In 2000 he officiated the second bar mitzvah of Rabbi Morrison David Bial. Rabbi Bial had officiated Zanger's own bar mitzvah 52 years earlier.

==Publications==
Zanger was an assistant to the publisher and contributor to the Encyclopaedia Judaica from 1966 to 1972 and wrote for the Biblical Archaeology Society and the Jewish Bible Quarterly He authored several books, including Jerusalem: Holy City to the World's Religions (Great Cities Library) Zanger wrote FROM JERUSALEM, a personal, non-partisan newsletter addressing current events in Israel.

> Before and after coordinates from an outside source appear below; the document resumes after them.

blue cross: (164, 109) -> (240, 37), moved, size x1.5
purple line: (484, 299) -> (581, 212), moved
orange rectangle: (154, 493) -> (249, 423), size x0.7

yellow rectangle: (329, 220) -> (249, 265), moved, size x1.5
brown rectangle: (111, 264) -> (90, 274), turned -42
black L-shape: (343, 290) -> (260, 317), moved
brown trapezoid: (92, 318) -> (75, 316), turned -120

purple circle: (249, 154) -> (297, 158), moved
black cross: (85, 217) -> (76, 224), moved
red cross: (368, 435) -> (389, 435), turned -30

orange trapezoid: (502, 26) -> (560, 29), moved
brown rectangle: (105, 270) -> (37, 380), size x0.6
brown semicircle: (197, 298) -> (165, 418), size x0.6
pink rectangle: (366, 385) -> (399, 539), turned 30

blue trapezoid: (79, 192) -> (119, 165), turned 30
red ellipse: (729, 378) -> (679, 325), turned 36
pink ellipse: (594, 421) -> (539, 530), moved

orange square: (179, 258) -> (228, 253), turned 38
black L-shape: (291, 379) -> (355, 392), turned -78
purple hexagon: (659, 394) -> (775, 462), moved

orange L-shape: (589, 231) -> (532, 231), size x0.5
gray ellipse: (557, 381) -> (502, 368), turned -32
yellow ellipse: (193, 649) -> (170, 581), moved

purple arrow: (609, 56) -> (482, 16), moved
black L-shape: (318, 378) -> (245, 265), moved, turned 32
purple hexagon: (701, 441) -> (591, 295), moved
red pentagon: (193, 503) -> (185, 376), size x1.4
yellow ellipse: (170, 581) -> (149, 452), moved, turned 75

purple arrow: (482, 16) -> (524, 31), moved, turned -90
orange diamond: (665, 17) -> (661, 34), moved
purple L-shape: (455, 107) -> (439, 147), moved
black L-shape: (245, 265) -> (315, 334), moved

Zanger lectured at the University of South Florida, Amherst College, and at the Jewish Bible Association's Dr. Louis Katzoff Memorial Lecture.

==Tour guide==
Zanger was a licensed Israeli Master Guide. He was an expert at taking Christians and Jews to their sacred places. His expertise as a tour guide led him to become a television personality. He was featured on 11 episodes (1994-1996) of A&E's Mysteries of the Bible as one of Israel's leading guides.

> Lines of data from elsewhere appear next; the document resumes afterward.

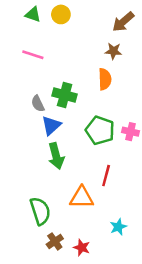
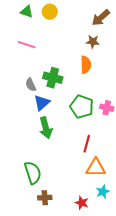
orange triangle: (82, 198) -> (96, 168), moved
cyan star: (118, 227) -> (103, 192), moved
brown cross: (55, 241) -> (45, 198), turned 32
red star: (82, 248) -> (82, 203), moved

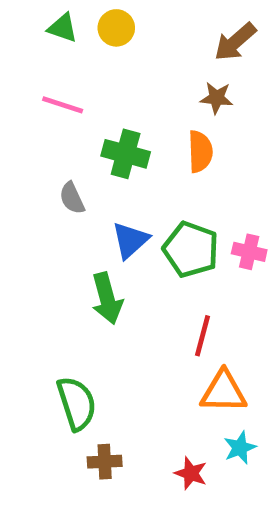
green cross: (53, 78) -> (126, 154), moved
blue triangle: (42, 103) -> (130, 240), moved

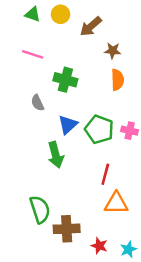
brown arrow: (235, 42) -> (91, 26), moved
orange semicircle: (200, 152) -> (117, 80), moved
cyan star: (240, 448) -> (128, 249), moved
brown cross: (105, 462) -> (67, 229), moved, size x1.5

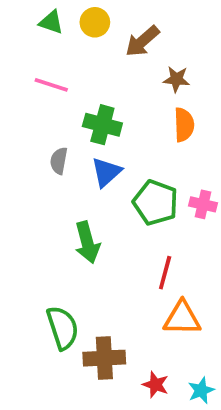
gray semicircle: (37, 103) -> (59, 161), turned 35
blue triangle: (68, 125) -> (106, 172), moved

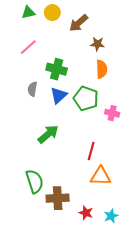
green triangle: (51, 22) -> (28, 13), turned -32
pink line: (51, 85) -> (28, 47), turned -60
green pentagon: (156, 203) -> (86, 98), moved
green arrow: (87, 242) -> (48, 134), turned -115

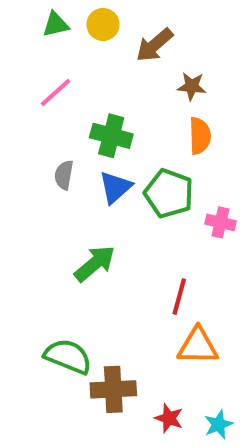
green semicircle: (35, 181) -> (68, 356), turned -50

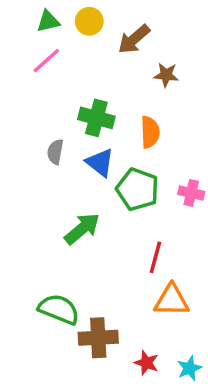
pink line: (56, 92) -> (46, 61), moved
orange semicircle: (200, 136) -> (150, 132), moved
blue triangle: (115, 187) -> (100, 163), turned -40
green pentagon: (169, 194) -> (138, 189), moved

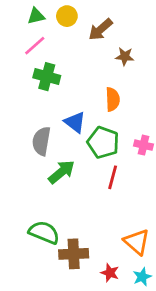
green cross: (96, 118) -> (47, 77), moved
gray semicircle: (55, 152) -> (41, 141), moved, size x1.5
red line: (155, 257) -> (113, 177), moved
orange triangle: (171, 300) -> (137, 242), moved, turned 40

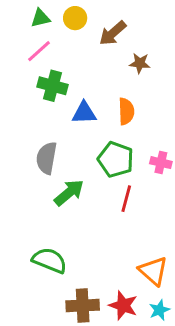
blue triangle: (75, 122) -> (84, 113), moved, turned -40
brown cross: (74, 254) -> (83, 306), moved
red star: (110, 273) -> (123, 306), size x1.4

==Awards and recognition==
Zanger was a recipient of the Ministry of Tourism "Distinguished Tourism Employee" award. He received an honorary doctor of divinity from the Hebrew Union College—Jewish Institute of Religion in Jerusalem in 2007. He served in an anti-aircraft battalion in the Israel Defense Forces, and, after his discharge was an active volunteer in the Tourism Unit of the Israel Police.

==Legacy==
At his Amherst College 50th class reunion Zanger wrote "I always just did whatever seemed the right thing at the time, and it always worked out. My life has been -- by far! -- more luck than brains, and I feel fine about that." Walter Zanger died on August 28, 2015.